If any thing, I would say improper use of a router would be a far higher risk on the bearings than anything. This includes running big bits too fast, cutting too much material in a single pass, and so on.

I will also reiterate that manufacturers of routers anticipate that a router is going to be used in a table, and many have specifically made options for table use. You are making it sound like that damange to the bearings would occur less than hour of running without a load. The manufacturers would be spending a small fortune in warranty repair as a result


----------



## Snolan4571 (Jan 5, 2014)

I too am having a hard time with this. Have one craftsman router that is over 20 yrs old and has spent many hours hung under a craftsman bench table and two other tables. The only issue I ever experienced with the router is replacing the brushes twice. Once at about 8-10 years ago and again in 2012. 

As stated in earlier posts, a lot of time is spent with the router under no load conditions when changing our stock from one piece to another. In 1992 I routed almost 1900 feet of custom trim for our home when building it. All with the craftsman and three different profile bits. Still runs strong and as you know, with that age of router- no speed control.

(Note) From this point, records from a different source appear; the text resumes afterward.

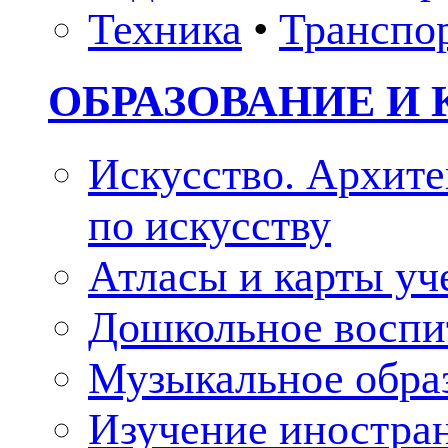
Техника
•
Транспо
ОБРАЗОВАНИЕ И 
Искусство. Архите
по искусству
Атласы и карты у
Дошкольное воспи
Музыкальное обра
Изучение иностра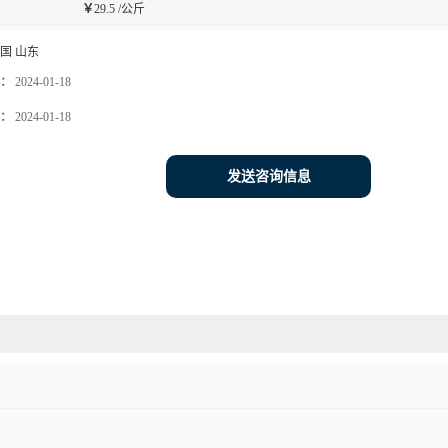
￥
29.5 /公斤
国 山东
：
2024-01-18
：
2024-01-18
发送咨询信息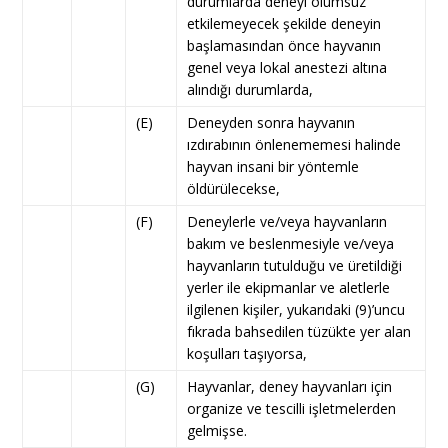
durumlarda deneyi olumsuz
etkilemeyecek şekilde deneyin
başlamasından önce hayvanın
genel veya lokal anestezi altına
alındığı durumlarda,
(E)
Deneyden sonra hayvanın
ızdırabının önlenememesi halinde
hayvan insani bir yöntemle
öldürülecekse,
(F)
Deneylerle ve/veya hayvanların
bakım ve beslenmesiyle ve/veya
hayvanların tutulduğu ve üretildiği
yerler ile ekipmanlar ve aletlerle
ilgilenen kişiler, yukarıdaki (9)’uncu
fıkrada bahsedilen tüzükte yer alan
koşulları taşıyorsa,
(G)
Hayvanlar, deney hayvanları için
organize ve tescilli işletmelerden
gelmişse.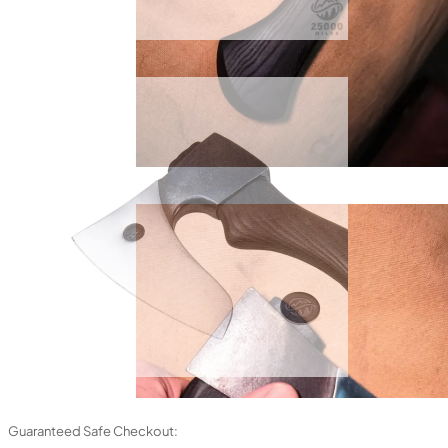
Guaranteed Safe Checkout: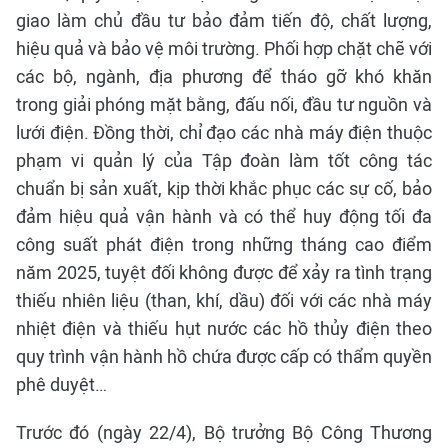
giao làm chủ đầu tư bảo đảm tiến độ, chất lượng,
hiệu quả và bảo vệ môi trường. Phối hợp chặt chẽ với
các bộ, ngành, địa phương để tháo gỡ khó khăn
trong giải phóng mặt bằng, đấu nối, đầu tư nguồn và
lưới điện. Đồng thời, chỉ đạo các nhà máy điện thuộc
phạm vi quản lý của Tập đoàn làm tốt công tác
chuẩn bị sản xuất, kịp thời khắc phục các sự cố, bảo
đảm hiệu quả vận hành và có thể huy động tối đa
công suất phát điện trong những tháng cao điểm
năm 2025, tuyệt đối không được để xảy ra tình trạng
thiếu nhiên liệu (than, khí, dầu) đối với các nhà máy
nhiệt điện và thiếu hụt nước các hồ thủy điện theo
quy trình vận hành hồ chứa được cấp có thẩm quyền
phê duyệt…
Trước đó (ngày 22/4), Bộ trưởng Bộ Công Thương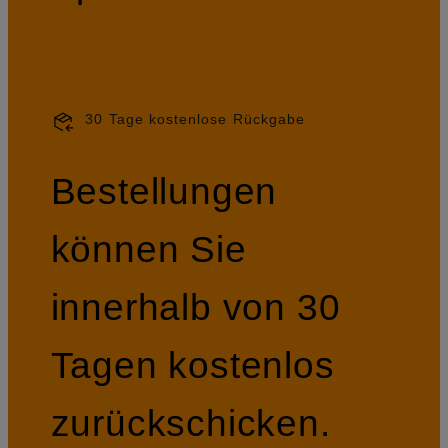
30 Tage kostenlose Rückgabe
Bestellungen
können Sie
innerhalb von 30
Tagen kostenlos
zurückschicken.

Have never had bearing issues with any of my three older routers (craftsman, ryobi and dewalt) and just purchased a Bosch 1617evpk kit with both fixed and plunge. I don't believe manufacturers would build a product in today's world that wouldn't stand up to table use.


----------



## bob156235 (Jun 14, 2009)

*Wearing Out Table Born Routers?*

I've yet to experience that.
If you go too slow, the wood doesn't like - it burns!
If you go too slow, the bits don't like it - they dull!
I've got a big Triton and plowing out Hickory door panels in one pass with a 3-1/2" bit barely phases it.
I have a 2 HP Ryobi (though currently free lancing out of a table) has rarely shown me I'm pushing it too hard - and it's at least 20 yrs old (WOW... I can't believe _it's_ that old!).
Anyway, I can't imagine how this could happen, unless a router is defective or otherwise deficient for demands placed on it.


----------



## jw2170 (Jan 24, 2008)

There could possible be a small number of failures if fine dust makes it way into bearing...


----------